#### Problem statement
In the entries below, find each line with the word "dans" and return it.

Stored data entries
=== Begin Enclosure ===
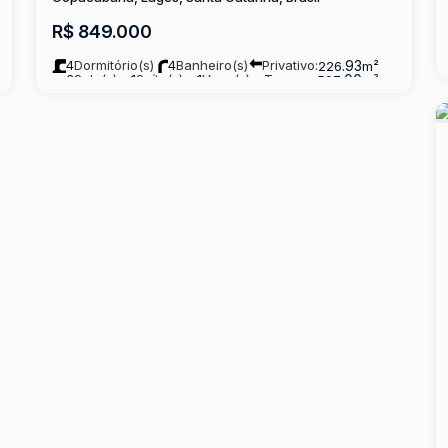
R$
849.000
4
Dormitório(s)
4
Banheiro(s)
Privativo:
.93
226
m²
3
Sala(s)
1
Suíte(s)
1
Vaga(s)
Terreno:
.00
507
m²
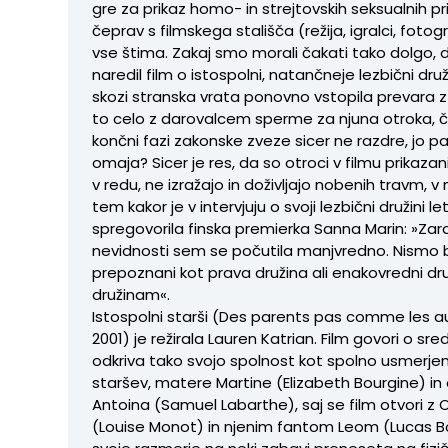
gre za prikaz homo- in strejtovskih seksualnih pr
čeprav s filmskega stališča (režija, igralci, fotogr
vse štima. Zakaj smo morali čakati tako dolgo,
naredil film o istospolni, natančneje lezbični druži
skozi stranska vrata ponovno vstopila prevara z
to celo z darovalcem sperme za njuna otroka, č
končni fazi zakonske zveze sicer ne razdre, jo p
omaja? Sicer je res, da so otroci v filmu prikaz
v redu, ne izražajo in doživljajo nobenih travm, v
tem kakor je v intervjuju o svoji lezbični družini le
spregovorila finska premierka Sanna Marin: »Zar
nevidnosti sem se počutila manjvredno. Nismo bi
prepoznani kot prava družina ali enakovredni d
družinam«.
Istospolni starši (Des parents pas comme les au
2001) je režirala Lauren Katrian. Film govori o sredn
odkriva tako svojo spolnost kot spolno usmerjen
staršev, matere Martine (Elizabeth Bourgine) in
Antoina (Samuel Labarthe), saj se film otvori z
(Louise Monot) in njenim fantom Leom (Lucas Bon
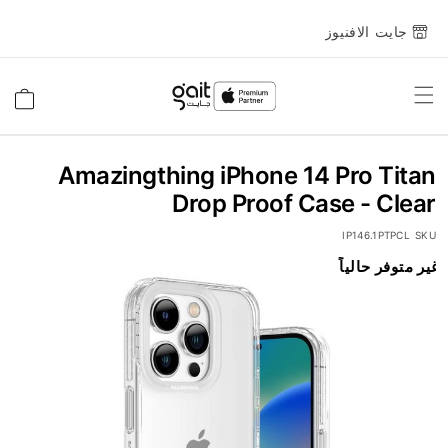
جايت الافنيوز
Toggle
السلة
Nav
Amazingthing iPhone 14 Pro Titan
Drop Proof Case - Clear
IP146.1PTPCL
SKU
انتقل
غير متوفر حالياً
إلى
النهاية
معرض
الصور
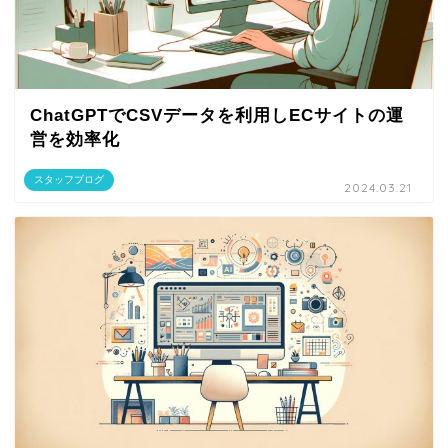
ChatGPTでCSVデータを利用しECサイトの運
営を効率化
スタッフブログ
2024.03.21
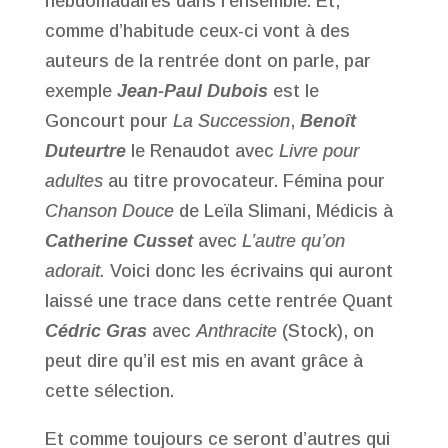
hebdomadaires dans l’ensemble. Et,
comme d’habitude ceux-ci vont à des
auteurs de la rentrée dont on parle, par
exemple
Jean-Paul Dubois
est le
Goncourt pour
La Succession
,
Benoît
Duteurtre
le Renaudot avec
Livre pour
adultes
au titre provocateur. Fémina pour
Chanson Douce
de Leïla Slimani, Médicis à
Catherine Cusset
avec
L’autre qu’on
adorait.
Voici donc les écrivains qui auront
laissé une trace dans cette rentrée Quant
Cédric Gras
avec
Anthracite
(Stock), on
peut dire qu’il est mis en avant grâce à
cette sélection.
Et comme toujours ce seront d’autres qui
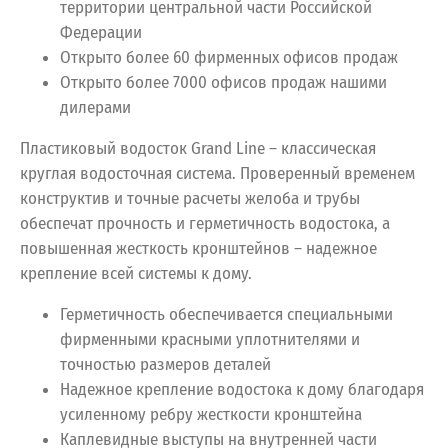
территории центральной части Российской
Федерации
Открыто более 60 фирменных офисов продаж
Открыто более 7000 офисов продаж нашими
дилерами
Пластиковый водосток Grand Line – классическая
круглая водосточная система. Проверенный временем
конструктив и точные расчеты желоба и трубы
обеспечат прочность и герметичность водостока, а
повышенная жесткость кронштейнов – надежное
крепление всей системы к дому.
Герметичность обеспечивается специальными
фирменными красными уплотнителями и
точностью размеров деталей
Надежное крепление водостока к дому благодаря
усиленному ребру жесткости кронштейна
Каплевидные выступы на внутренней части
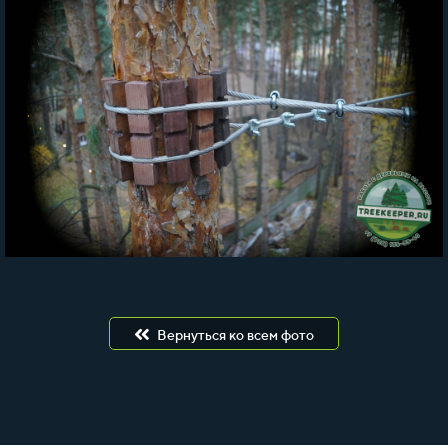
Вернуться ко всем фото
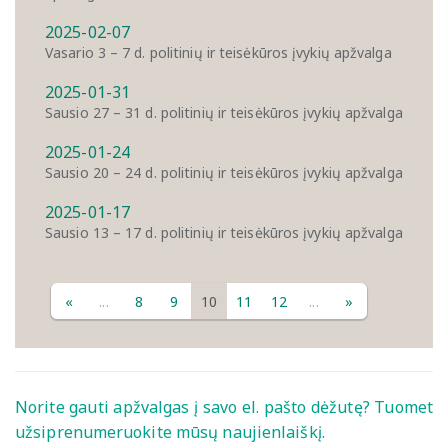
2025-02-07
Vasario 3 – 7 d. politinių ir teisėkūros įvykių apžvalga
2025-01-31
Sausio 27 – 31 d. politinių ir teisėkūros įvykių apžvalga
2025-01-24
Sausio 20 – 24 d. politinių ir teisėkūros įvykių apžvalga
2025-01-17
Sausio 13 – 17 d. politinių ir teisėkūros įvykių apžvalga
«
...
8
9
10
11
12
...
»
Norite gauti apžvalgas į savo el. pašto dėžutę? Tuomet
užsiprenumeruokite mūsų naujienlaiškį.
=== End Enclosure ===
#### Result for this exercise
hebdomadaires dans l’ensemble. Et,
laissé une trace dans cette rentrée Quant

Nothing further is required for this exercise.